Composite armor materials provide superior protection against impacting projectile threats by using a combination of light-weight and high-strength materials. It is essential that the projectiles are defeated and their energy absorbed or dissipated in a non-lethal manner. For a composite of specific areal density (weight/unit area), resourceful configurations are needed so that the ballistic properties are optimized to the greatest extent. For transparent armor applications it is required that the requisite protection is provided without compromising the visibility. It is also required that protective structures maintain a significant level of their structural integrity after impact so that they provide protection and/or retain significant visibility through successive hits. Armor composites are fabricated using a wide spectrum of materials (metals, ceramics, polymers, organic materials) in various structural forms (monoliths, foams, fabrics, fibers, foils, meshes etc.) A combination of two or more of the above materials can be used depending upon target application and threat. The prior art in composite armor design is well documented with various examples which typically incorporate different materials in laminated structures. Transparent armor systems are comprised of constituent transparent materials such as polymers (poly (methyl methacrylate), polycarbonate, polyurethane, etc.), ceramics (magnesium oxide, spinel, sapphire, aluminum oxynitride etc.) or glass (soda lime, pyrex, tempered glass). Though laminates improve the mechanical properties considerably and are easy to manufacture, they are prone to poor modes of failure such as delamination. Also, cracks are often induced in the more brittle and stiffer components and can propagate extensively across the entire armor plate and ultimately limit structural integrity after a hit.

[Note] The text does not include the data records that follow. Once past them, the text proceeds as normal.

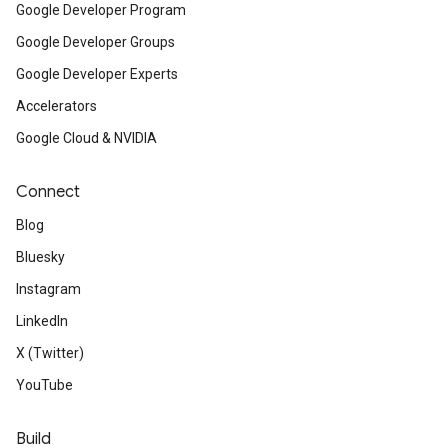
Google Developer Program
Google Developer Groups
Google Developer Experts
Accelerators
Google Cloud & NVIDIA
Connect
Blog
Bluesky
Instagram
LinkedIn
X (Twitter)
YouTube
Build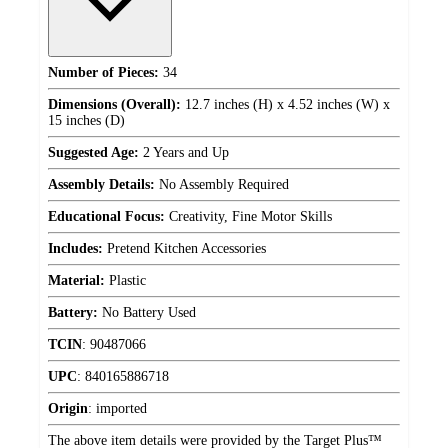
Number of Pieces:
34
Dimensions (Overall):
12.7 inches (H) x 4.52 inches (W) x
15 inches (D)
Suggested Age:
2 Years and Up
Assembly Details:
No Assembly Required
Educational Focus:
Creativity, Fine Motor Skills
Includes:
Pretend Kitchen Accessories
Material:
Plastic
Battery:
No Battery Used
TCIN
:
90487066
UPC
:
840165886718
Origin
:
imported
The above item details were provided by the Target Plus™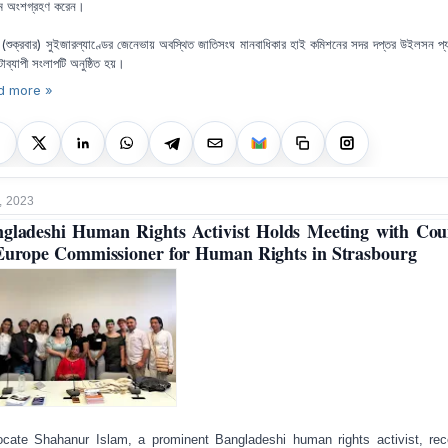
ম অংশগ্রহণ করেন।
 (শুক্রবার) সুইজারল্যাণ্ডের জেনেভায় অবস্থিত জাতিসংঘ মানবাধিকার হাই কমিশনের সদর দপ্তর উইলসন প্
্টাব্যাপী সংলাপটি অনুষ্ঠিত হয়।
d more »
, 2023
gladeshi Human Rights Activist Holds Meeting with Cou
Europe Commissioner for Human Rights in Strasbourg
cate Shahanur Islam, a prominent Bangladeshi human rights activist, rec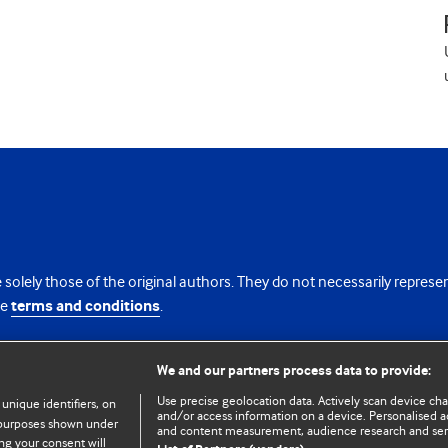
 solely those of the original authors. They do not necessarily repres
te
terms and conditions
.
licence
We and our partners process data to provide:
Use precise geolocation data. Actively scan device chara
 unique identifiers, on
and/or access information on a device. Personalised ad
e purposes shown under
and content measurement, audience research and se
ng your consent will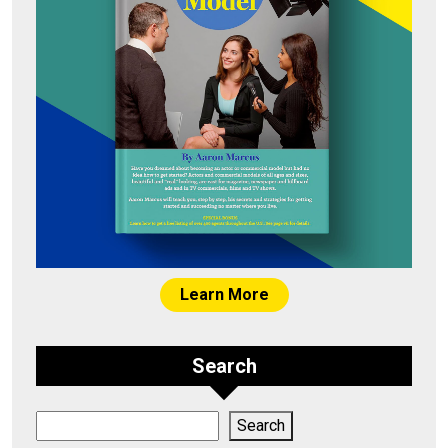
Learn More
Search
Search
Search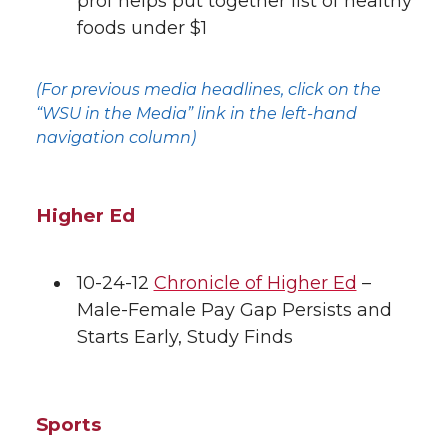
prof helps put together list of healthy
foods under $1
k
t
e
k
m
t
B
e
a
(For previous media headlines, click on the
“WSU in the Media” link in the left-hand
e
o
d
i
navigation column)
r
o
i
l
Higher Ed
k
n
10-24-12
Chronicle of Higher Ed
–
Male-Female Pay Gap Persists and
Starts Early, Study Finds
Sports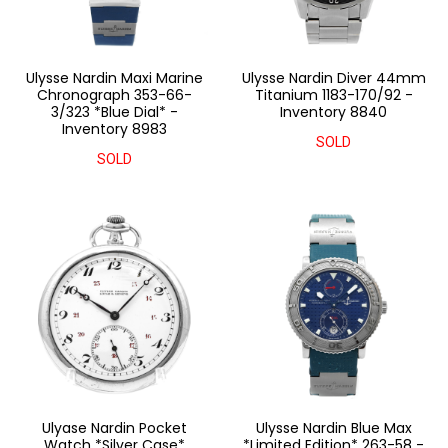
Ulysse Nardin Maxi Marine
Ulysse Nardin Diver 44mm
Chronograph 353-66-
Titanium 1183-170/92 -
3/323 *Blue Dial* -
Inventory 8840
Inventory 8983
SOLD
SOLD
Ulyase Nardin Pocket
Ulysse Nardin Blue Max
Watch *Silver Case*
*Limited Edition* 263-58 -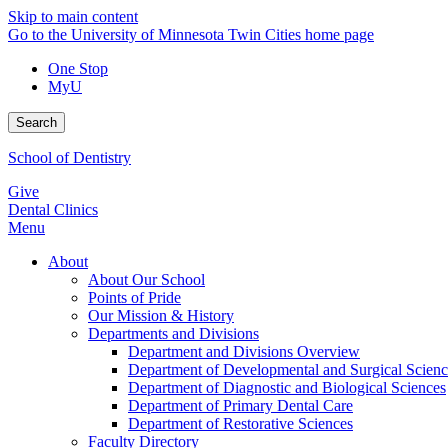
Skip to main content
Go to the University of Minnesota Twin Cities home page
One Stop
MyU
Search
School of Dentistry
Give
Dental Clinics
Menu
About
About Our School
Points of Pride
Our Mission & History
Departments and Divisions
Department and Divisions Overview
Department of Developmental and Surgical Scienc
Department of Diagnostic and Biological Sciences
Department of Primary Dental Care
Department of Restorative Sciences
Faculty Directory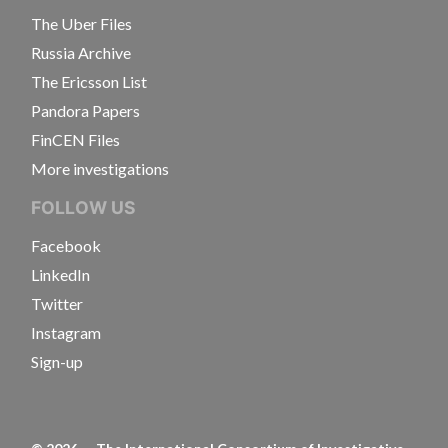
The Uber Files
Russia Archive
The Ericsson List
Pandora Papers
FinCEN Files
More investigations
FOLLOW US
Facebook
LinkedIn
Twitter
Instagram
Sign-up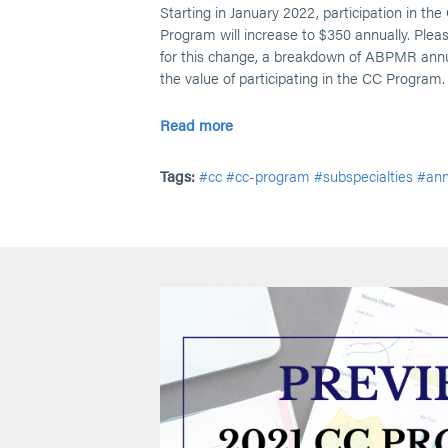
Starting in January 2022, participation in the
Program will increase to $350 annually. Pleas
for this change, a breakdown of ABPMR annu
the value of participating in the CC Program.
Read more
Tags:
#cc
#cc-program
#subspecialties
#an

Some prior art designs explore non planar pellets/components in the armor composite to help defeat/deflect/disorient the projectile. For example, U.S. Pat. No. 3,563,836 discloses using a closed packed distribution of conical discs to help improve the flexibility and increase shear force transfer. There has been a lack of designs, however, that optimize the protection by leveraging the geometrical arrangement of various components and maximizing their synergy depending on the threat conditions.
There is a need, therefore, for more effective and efficient materials and articles for use in projectile impact protection.